-- Opening Marker --
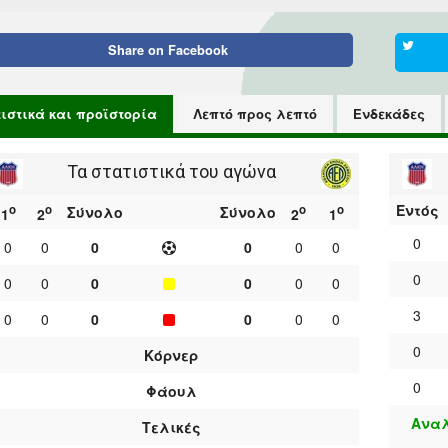
Share on
Facebook
τιστικά και προϊστορία
Λεπτό προς λεπτό
Ενδεκάδες
Τα στατιστικά του αγώνα
Εντός
ο
ο
ο
ο
Σύνολο
Σύνολο
1
2
2
1
0
0
0
0
0
0
0
0
0
0
0
0
0
0
3
0
0
0
0
0
0
0
Κόρνερ
0
Φάουλ
Αναλ
Τελικές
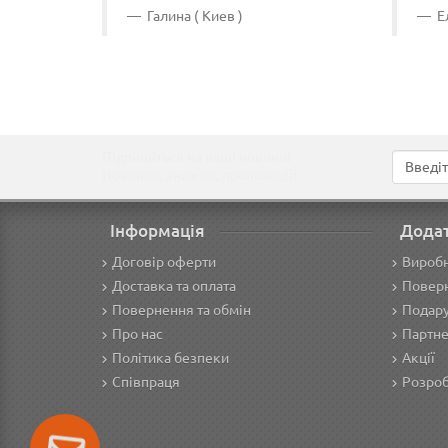
Галина ( Киев )
Ел
Підпишіться на наші новини!
Новинки, знижки, пропозиції!
Інформація
Дода
Договір оферти
Вироб
Доставка та оплата
Поверн
Повернення та обмін
Подару
Про нас
Партне
Політика безпеки
Акції
Співпраця
Розроб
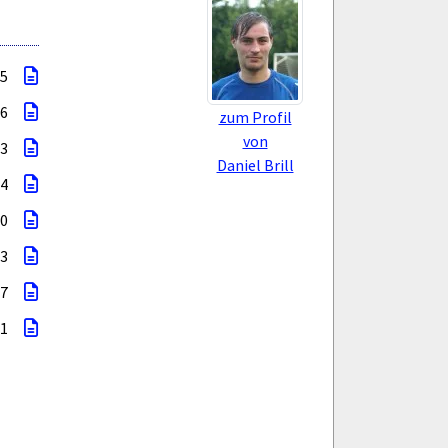
 5
 6
zum Profil
von
 3
Daniel Brill
 4
 0
 3
 7
 1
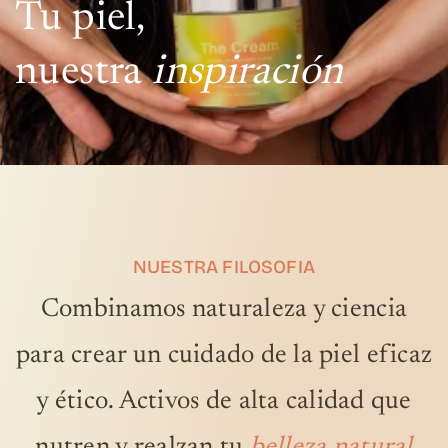
Tu piel,
nuestra
inspiración
NUESTRA FILOSOFIA
Combinamos naturaleza y ciencia
para crear un cuidado de la piel eficaz
y ético. Activos de alta calidad que
nutren y realzan tu
belleza natural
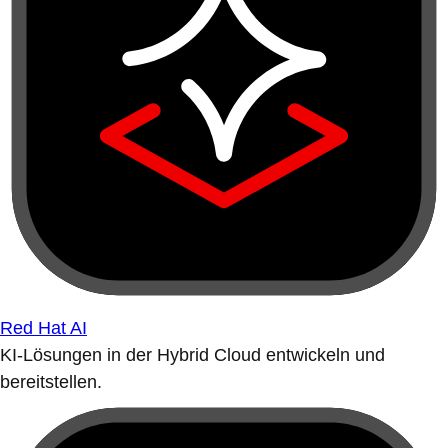
Red Hat AI
KI-Lösungen in der Hybrid Cloud entwickeln und
bereitstellen.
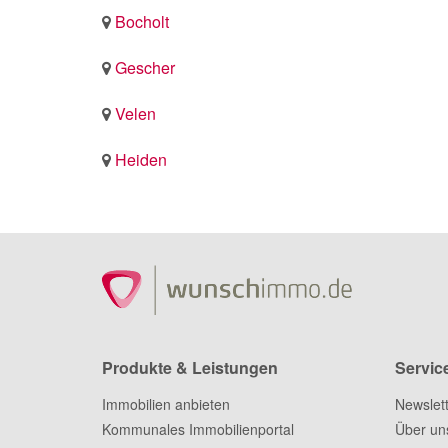
Bocholt
Gescher
Velen
Heiden
Produkte & Leistungen
Servic
Immobilien anbieten
Newslet
Kommunales Immobilienportal
Über un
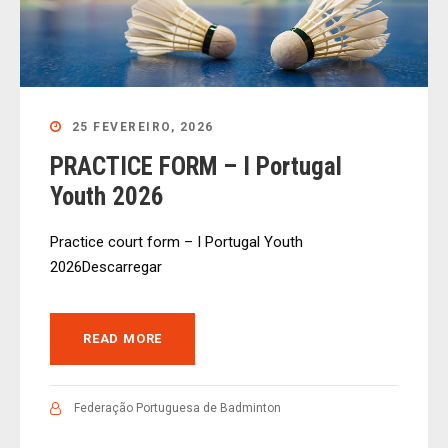
25 FEVEREIRO, 2026
PRACTICE FORM – I Portugal
Youth 2026
Practice court form – I Portugal Youth
2026Descarregar
READ MORE
Federação Portuguesa de Badminton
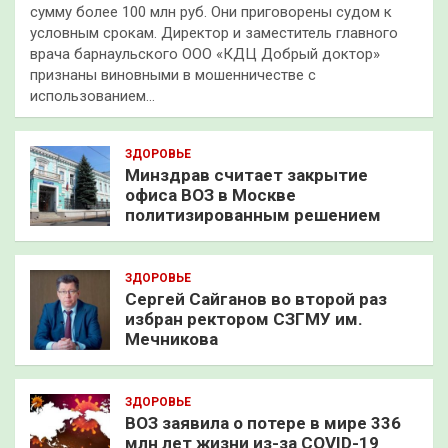
сумму более 100 млн руб. Они приговорены судом к
условным срокам. Директор и заместитель главного
врача барнаульского ООО «КДЦ Добрый доктор»
признаны виновными в мошенничестве с
использованием…
ЗДОРОВЬЕ
Минздрав считает закрытие
офиса ВОЗ в Москве
политизированным решением
ЗДОРОВЬЕ
Сергей Сайганов во второй раз
избран ректором СЗГМУ им.
Мечникова
ЗДОРОВЬЕ
ВОЗ заявила о потере в мире 336
млн лет жизни из-за COVID-19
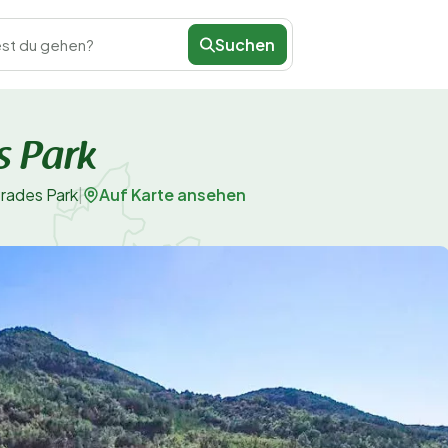
Suchen
st du gehen?
s Park
Auf Karte ansehen
rades Park
|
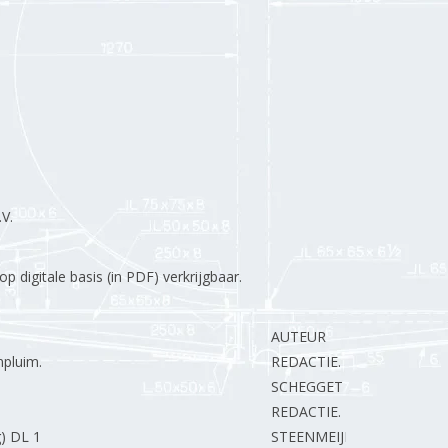
V.
 digitale basis (in PDF) verkrijgbaar.
AUTEUR
mpluim.
REDACTIE.
SCHEGGET ter T.
REDACTIE.
) DL 1
STEENMEIJER A.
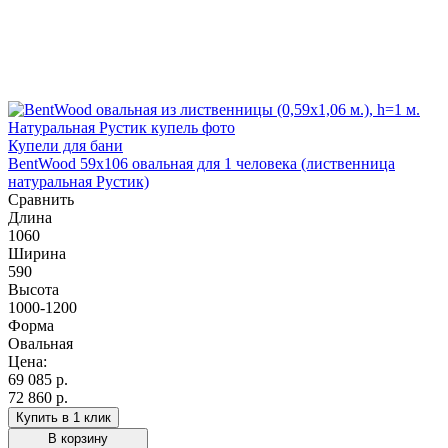
Купели для бани
BentWood 59х106 овальная для 1 человека (лиственница
натуральная Рустик)
Сравнить
Длина
1060
Ширина
590
Высота
1000-1200
Форма
Овальная
Цена:
69 085
р.
72 860 р.
Купить в 1 клик
В корзину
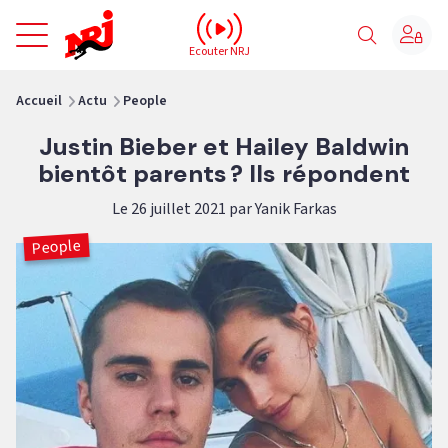
NRJ - Accueil
Ecouter NRJ
vous êtes ici
Accueil
Actu
People
Justin Bieber et Hailey Baldwin
bientôt parents ? Ils répondent
Le 26 juillet 2021 par Yanik Farkas
People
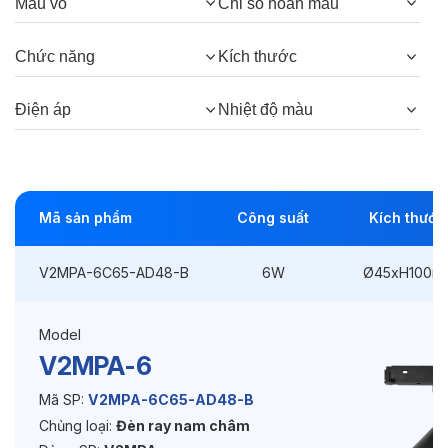
Màu vỏ
Chỉ số hoàn màu
Góc chiếu:
24°
Chức năng
Kích thước
Thông số Điện & Lắp đặt
Điện áp
Nhiệt độ màu
Công suất:
6W
Kiểu lắp đặt:
Gài / Ray
Mã sản phẩm
Công suất
Kích thước
Điều hướng:
Có chỉnh hướng
V2MPA-6C65-AD48-B
6W
Ø45xH100m
Kích thước
Ø45xH100mm
Điện áp:
48VDC
Model
V2MPA-6
Độ bền & tùy chọn mở rộng
Mã SP:
V2MPA-6C65-AD48-B
Chủng loại:
Đèn ray nam châm
Tuổi thọ:
>30000h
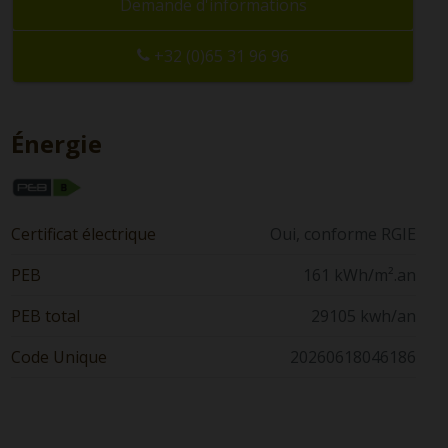
Demande d'informations
+32 (0)65 31 96 96
Énergie
Certificat électrique
Oui, conforme RGIE
PEB
161 kWh/m².an
PEB total
29105 kwh/an
Code Unique
20260618046186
-- Closing Marker --
:: What to work on ::
Check each line of the records above for "piel", and copy those that have it.

:: Task response ::
Tu piel,
para crear un cuidado de la piel eficaz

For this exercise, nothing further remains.